Records excerpted from a collection
= = =
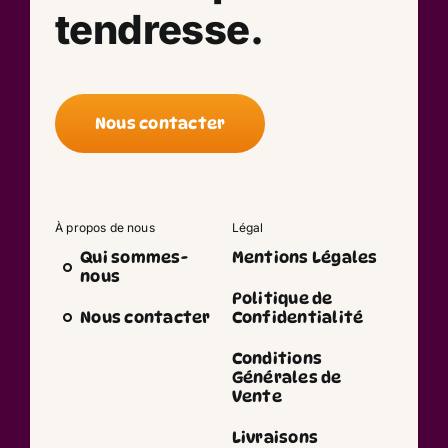
tendresse.
Nous contacter
À propos de nous
Légal
Qui sommes-
Mentions Légales
nous
Politique de
Nous contacter
Confidentialité
Conditions
Générales de
Vente
Livraisons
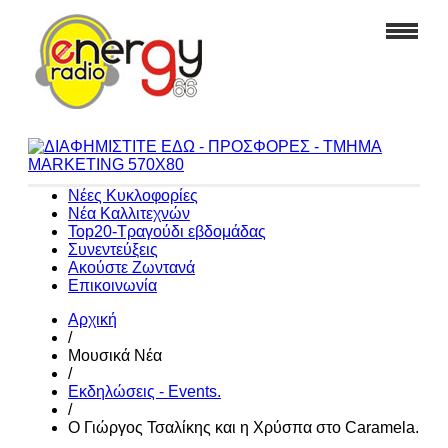
Νέες Κυκλοφορίες
Νέα Καλλιτεχνών
Top20-Τραγούδι εβδομάδας
Συνεντεύξεις
Ακούστε Ζωντανά
Επικοινωνία
Αρχική
/
Μουσικά Νέα
/
Εκδηλώσεις - Events.
/
Ο Γιώργος Τσαλίκης και η Χρύσπα στο Caramela.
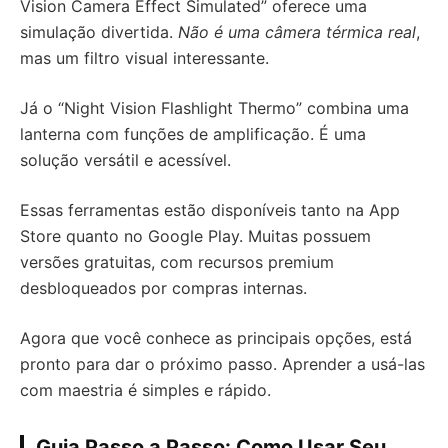
Vision Camera Effect Simulated” oferece uma
simulação divertida.
Não é uma câmera térmica real
,
mas um filtro visual interessante.
Já o “Night Vision Flashlight Thermo” combina uma
lanterna com funções de amplificação. É uma
solução versátil e acessível.
Essas ferramentas estão disponíveis tanto na App
Store quanto no Google Play. Muitas possuem
versões gratuitas, com recursos premium
desbloqueados por compras internas.
Agora que você conhece as principais opções, está
pronto para dar o próximo passo. Aprender a usá-las
com maestria é simples e rápido.
Guia Passo a Passo: Como Usar Seu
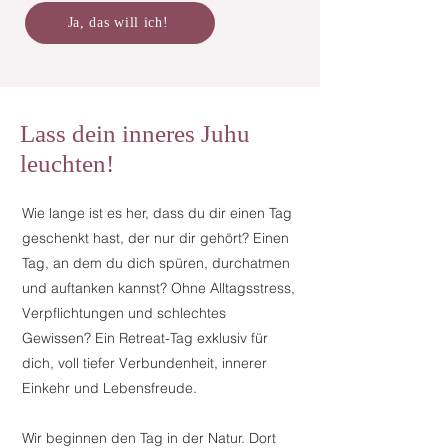
Ja, das will ich!
Lass dein inneres Juhu
leuchten!
Wie lange ist es her, dass du dir einen Tag
geschenkt hast, der nur dir gehört? Einen
Tag, an dem du dich spüren, durchatmen
und auftanken kannst? Ohne Alltagsstress,
Verpflichtungen und schlechtes
Gewissen? Ein Retreat-Tag exklusiv für
dich, voll tiefer Verbundenheit, innerer
Einkehr und Lebensfreude.
Wir beginnen den Tag in der Natur. Dort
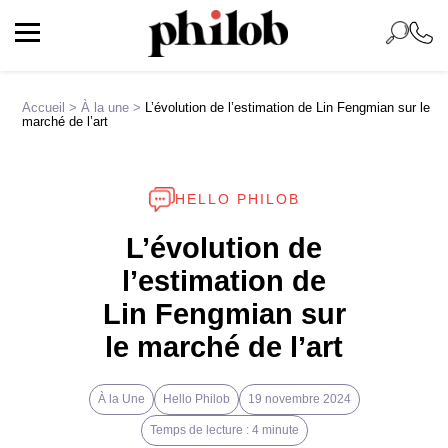
Accueil
>
À la une
>
L’évolution de l’estimation de Lin Fengmian sur le
marché de l’art
HELLO PHILOB
L’évolution de
l’estimation de
Lin Fengmian sur
le marché de l’art
À la Une
Hello Philob
19 novembre 2024
Temps de lecture : 4 minute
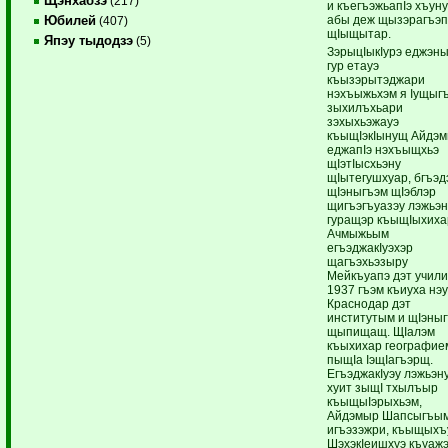
Щэнхабзэ
(217)
и къегъэжьапIэ хъун
абы деж щызэрагъэ
Юбилей
(407)
щIыщытар.
Япэу тыдодзэ
(5)
ЗэрыцIыкIурэ еджэн
гур етауэ
къызэрытэджари
нэхъыжьхэм я Iущыг
зыхилъхьари
зэхыхьэжауэ
къыщIэкIынущ Айдэ
еджапIэ нэхъыщхьэ
щIэтIысхьэну
щIытегушхуар, бгъэ
щIэныгъэм щIэблэр
щигъэгъуазэу лэжьэ
гуращэр къыщIыхиха
Ачмыжьым
егъэджакIуэхэр
щагъэхьэзыру
Мейкъуапэ дэт учил
1937 гъэм къиуха нэу
Краснодар дэт
институтым и щIэны
щыпищащ. ЩIалэм
къыхихар географие
пыщIа IэщIагъэрщ.
ЕгъэджакIуэу лэжьэн
хуит зыщI тхылъыр
къыщыIэрыхьэм,
Айдэмыр Шапсыгъы
игъэзэжри, къыщыхъ
ШэхэкIеишхуэ къуаж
= = =
_REQUIRED ACTION:_
Go through the entries. Report every line that contains the word "estimation".

_EXERCISE ANSWER:_
L’évolution de l’estimation de Lin Fengmian sur le
l’estimation de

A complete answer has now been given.